Bankruptcy of failed Missouri factory project nears end after 10 years of lawsuit
Unsecured creditors will receive less than a nickel on the dollar for debt left over from a Moberly economic development project that went bankrupt in 2011 as Missouri lawmakers worked on a financing plan air freight shipments from china.
A final report pending before U.S. Bankruptcy Judge Dennis Dow outlines how $2.1 million will be distributed among parties who made claims totaling $41.5 million from the failed Mamtek project.
The report, filed by bankruptcy trustee Bruce Strauss on January 25, summarizes 10 years of searching for money. It raised a total of $4.7 million, with administrative and other expenses accounting for $2.6 million of the total.
“It was a very complicated case both to determine what happened and to seek reinstatement of parties across the country,” Strauss said in an interview with The Independent.

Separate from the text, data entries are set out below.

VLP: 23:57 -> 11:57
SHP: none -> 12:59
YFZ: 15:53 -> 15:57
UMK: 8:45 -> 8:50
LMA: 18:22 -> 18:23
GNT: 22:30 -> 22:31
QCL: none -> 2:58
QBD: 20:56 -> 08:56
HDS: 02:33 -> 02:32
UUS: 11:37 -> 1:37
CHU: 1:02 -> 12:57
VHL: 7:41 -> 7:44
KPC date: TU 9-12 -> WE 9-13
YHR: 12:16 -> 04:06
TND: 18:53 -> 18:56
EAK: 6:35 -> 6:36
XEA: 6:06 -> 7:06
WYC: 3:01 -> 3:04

When California businessman Bruce Cole brought the Mamtek project to Missouri in 2010, he described it as a venture backed by American and Chinese investors that relied on manufacturing processes already used in China. He was held up as an example of how partnerships between China and Missouri could make the two more prosperous and won an award for his community impact based on his job promises.

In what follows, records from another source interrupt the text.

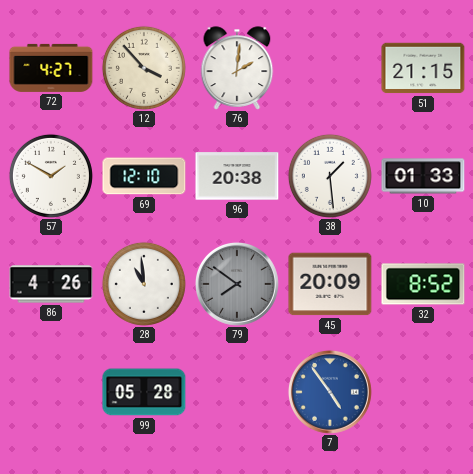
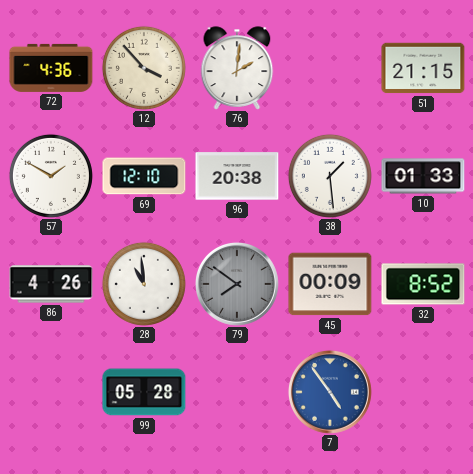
72: 4:27 -> 4:36
45: 20:09 -> 00:09
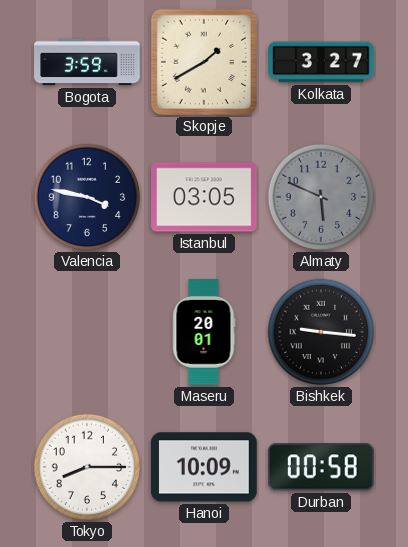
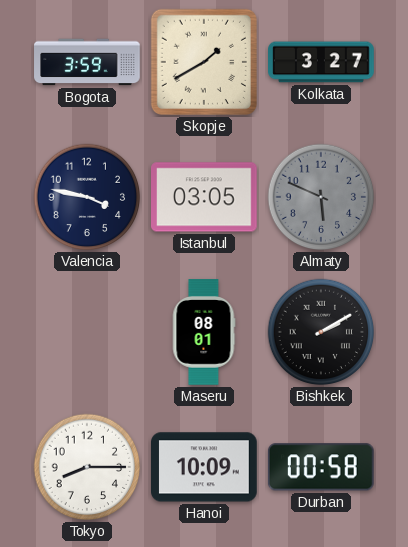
Maseru: 20:01 -> 08:01
Bishkek: 9:16 -> 2:10
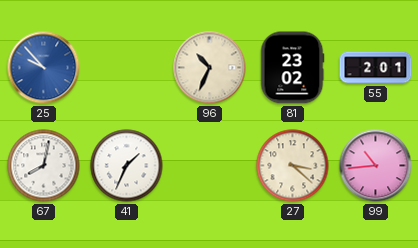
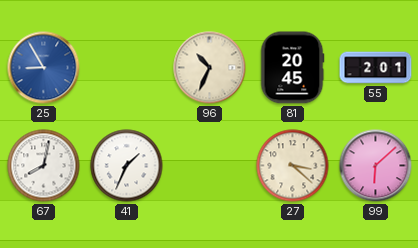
25: 9:53 -> 8:55
81: 23:02 -> 20:45
99: 10:44 -> 6:08
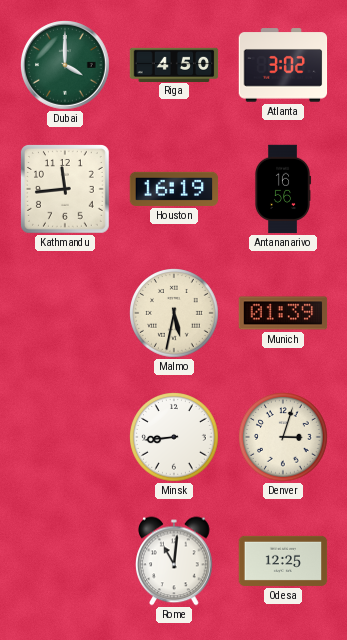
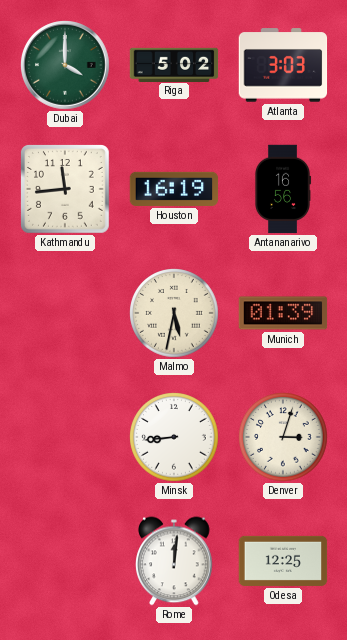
Riga: 4:50 -> 5:02
Atlanta: 3:02 -> 3:03
Rome: 11:01 -> 12:01
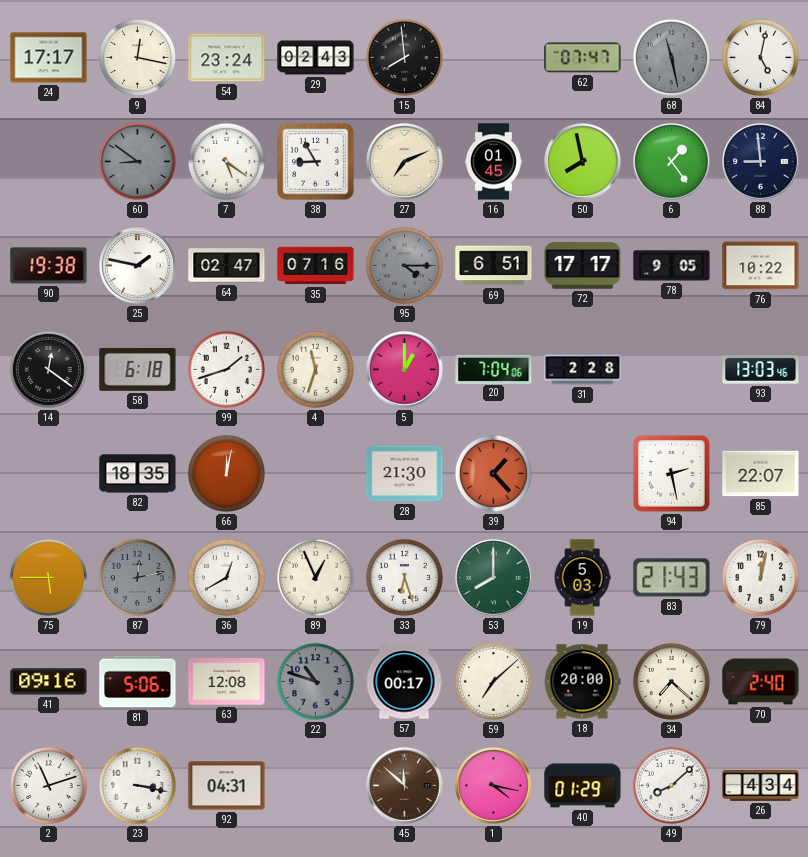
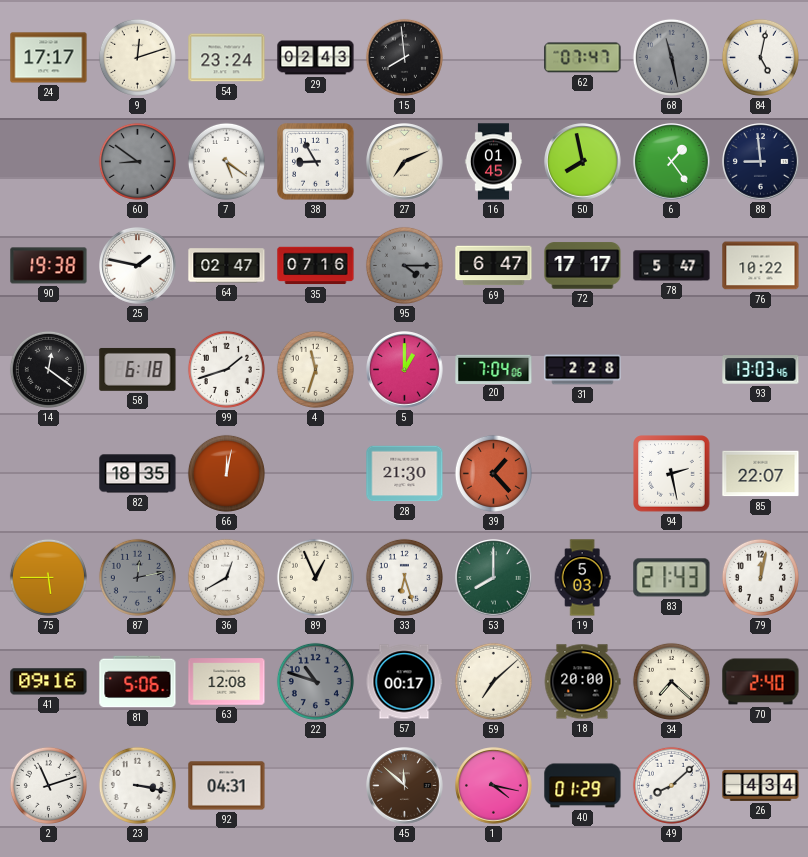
9: 12:17 -> 12:12
69: 6:51 -> 6:47
78: 9:05 -> 5:47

By early September 2011, the project had run out of cash, had laid off the four people it had hired, and was in default on bonds issued to fund construction. This was at the same time that the legislature was in special session to work on a tax credit scheme that would have funded the Aerotropolis Cargo Hub at Lambert International Airport.
The similarity between the two projects – huge benefits promised to a community willing to fund a deal with Chinese ties – and Moberly suffering huge losses with nothing but the shell of a building and a lower credit rating to show for it blocked the extraordinary session.
House and Senate leaders said at the time that the revelations about Mamtek made rank and file members of both chambers nervousand one said it was a “flash point” for lawmakers worried about expensive economic development programs.
Attorney General Eric Schmitt’s sponsorship of the Aerotropolis plan while a member of the state Senate has now become an issue in the Republican US Senate primary. A new announcement from a PAC supporting former Governor Eric Greitens, updated aired during the Opening Ceremonies broadcast of the 2022 Winter Olympics in Beijing, attacks Schmitt for wanting to build “a cargo hub for airlines belonging to the Chinese Communist Party”.
Most of the unsecured debt that will be settled if Dow approves Strauss’ report is due to the $39 million borrowed by Moberly through its Industrial Development Authority to fund construction.
Moberly delivered on Cole’s promise to employ up to 600 people, as outlined in project documents sent to communities across the state by the Department of Economic Development. Then-Governor. Jay Nixon joined Cole for an announcement in July 2010 touting $17.6 million in state incentives for the plant.
The bonds were sold to investors in $5,000 increments and Strauss’ report shows an outstanding balance of $36 million, of which $1.65 million will be paid to the bond trustee, UMB Bank.
“If no objection is filed, the court will consider it, and if everything appears to be in order, the court will issue an order allowing me to distribute the funds as stated in the notice,” Strauss said. “It would be rare for the court to disapprove of the final report.”
Other payments will be as small as $11.08 to Ameren Missouri to settle a $242.16 utility bill and as large as $135,552 to settle a $2.9 million claim from a company that provided equipment for the plant.
The project failed because the process of making the sweetener had not been tried, Cole was unable to secure the promised private investment to match Moberly’s bond funds and cost estimates from construction were not based on any finished plan.
But the biggest hurdle was Cole’s systematic looting of the bond fund. By submitting fake invoices, he embezzled $6.6 million from the construction, kept much of the money, and distributed the rest to other California friends who were instrumental in establishing Mamtek.
In November 2014, Cole pleaded guilty to theft and securities fraud and was sentenced to seven years in prison. He was paroled in 2018 and his efforts to overturn the conviction ended in April 2021 when he lost in the Eastern District Court of Appeal.
Mamtek’s collapse triggered numerous lawsuits. Investors sued the companies that marketed the bonds, receiving settlements that restored some, but not all, of their lost funds.
In addition to the criminal charges, the Securities and Exchange Commission won a decision in California ordering Cole and his wife to pay $1 million to return Mamtek’s ill-gotten personal profits. The judgment is currently on appeal.
And Strauss went to court several times as the Coles fought over money from the sale of a Beverly Hills home they had saved from foreclosure with Moberly bond funds.
“This case wouldn’t have been this long without dealing with Bruce Cole,” Strauss said. “He pleaded everything.”
Cole could not be reached for comment.
Finally, in 2019, the Coles received $90,000a debt to a Kansas City law firm was paid, and taxes Coles owed California on the sale were paid.
“We came to a settlement that allowed him to take some money,” Strauss said, “but I had to do it for this to end.”